Work task
Repeat each line of the data below exactly, but skip the pictures.

[Dataset records]
•••••

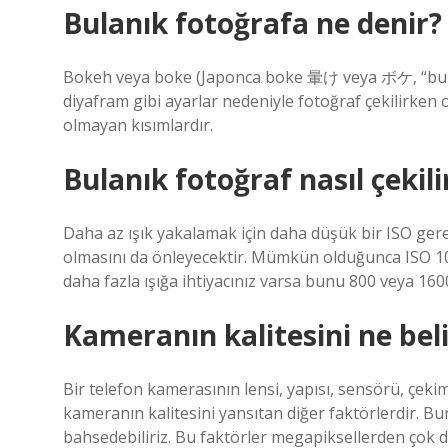
Bulanık fotoğrafa ne denir?
Bokeh veya boke (Japonca boke 暈け veya ボケ, “bulanık
diyafram gibi ayarlar nedeniyle fotoğraf çekilirken o
olmayan kısımlardır.
Bulanık fotoğraf nasıl çekili
Daha az ışık yakalamak için daha düşük bir ISO gere
olmasını da önleyecektir. Mümkün olduğunca ISO 100
daha fazla ışığa ihtiyacınız varsa bunu 800 veya 16
Kameranın kalitesini ne beli
Bir telefon kamerasının lensi, yapısı, sensörü, çekim
kameranın kalitesini yansıtan diğer faktörlerdir. Bunl
bahsedebiliriz. Bu faktörler megapiksellerden çok 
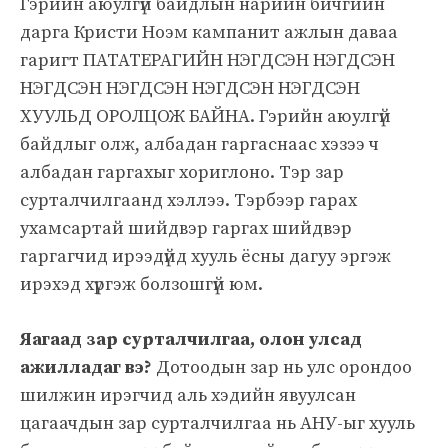
Гэрийн аюулгүй байдлын нарийн бичгийн
дарга Кристи Ноэм кампанит ажлын даваа
гаригт ПАТАТЕРАГИЙН НЭГДСЭН НЭГДСЭН
НЭГДСЭН НЭГДСЭН НЭГДСЭН НЭГДСЭН
ХУУЛЬД ОРОЛЦОЖ БАЙНА. Гэрийн аюулгүй
байдлыг олж, албадан гаргаснаас хэзээ ч
албадан гаргахыг хориглоно. Тэр зар
сурталчилгаанд хэллээ. Тэрбээр гарах
ухамсартай шийдвэр гаргах шийдвэр
гаргагчид ирээдүйд хууль ёсны дагуу эргэж
ирэхэд хүргэж болзошгүй юм.
Яагаад зар сурталчилгаа, олон улсад
ажилладаг вэ?
Дотоодын зар нь улс орондоо
шилжин ирэгчид аль хэдийн явуулсан
цагаачдын зар сурталчилгаа нь АНУ-ыг хууль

•••••

Answer to the problem
Bulanık fotoğrafa ne denir?
Bokeh veya boke (Japonca boke 暈け veya ボケ, “bulanık
diyafram gibi ayarlar nedeniyle fotoğraf çekilirken o
olmayan kısımlardır.
Bulanık fotoğraf nasıl çekili
Daha az ışık yakalamak için daha düşük bir ISO gere
olmasını da önleyecektir. Mümkün olduğunca ISO 100
daha fazla ışığa ihtiyacınız varsa bunu 800 veya 16
Kameranın kalitesini ne beli
Bir telefon kamerasının lensi, yapısı, sensörü, çekim
kameranın kalitesini yansıtan diğer faktörlerdir. Bunl
bahsedebiliriz. Bu faktörler megapiksellerden çok 
Гэрийн аюулгүй байдлын нарийн бичгийн
дарга Кристи Ноэм кампанит ажлын даваа
гаригт ПАТАТЕРАГИЙН НЭГДСЭН НЭГДСЭН
НЭГДСЭН НЭГДСЭН НЭГДСЭН НЭГДСЭН
ХУУЛЬД ОРОЛЦОЖ БАЙНА. Гэрийн аюулгүй
байдлыг олж, албадан гаргаснаас хэзээ ч
албадан гаргахыг хориглоно. Тэр зар
сурталчилгаанд хэллээ. Тэрбээр гарах
ухамсартай шийдвэр гаргах шийдвэр
гаргагчид ирээдүйд хууль ёсны дагуу эргэж
ирэхэд хүргэж болзошгүй юм.
Яагаад зар сурталчилгаа, олон улсад
ажилладаг вэ?
Дотоодын зар нь улс орондоо
шилжин ирэгчид аль хэдийн явуулсан
цагаачдын зар сурталчилгаа нь АНУ-ыг хууль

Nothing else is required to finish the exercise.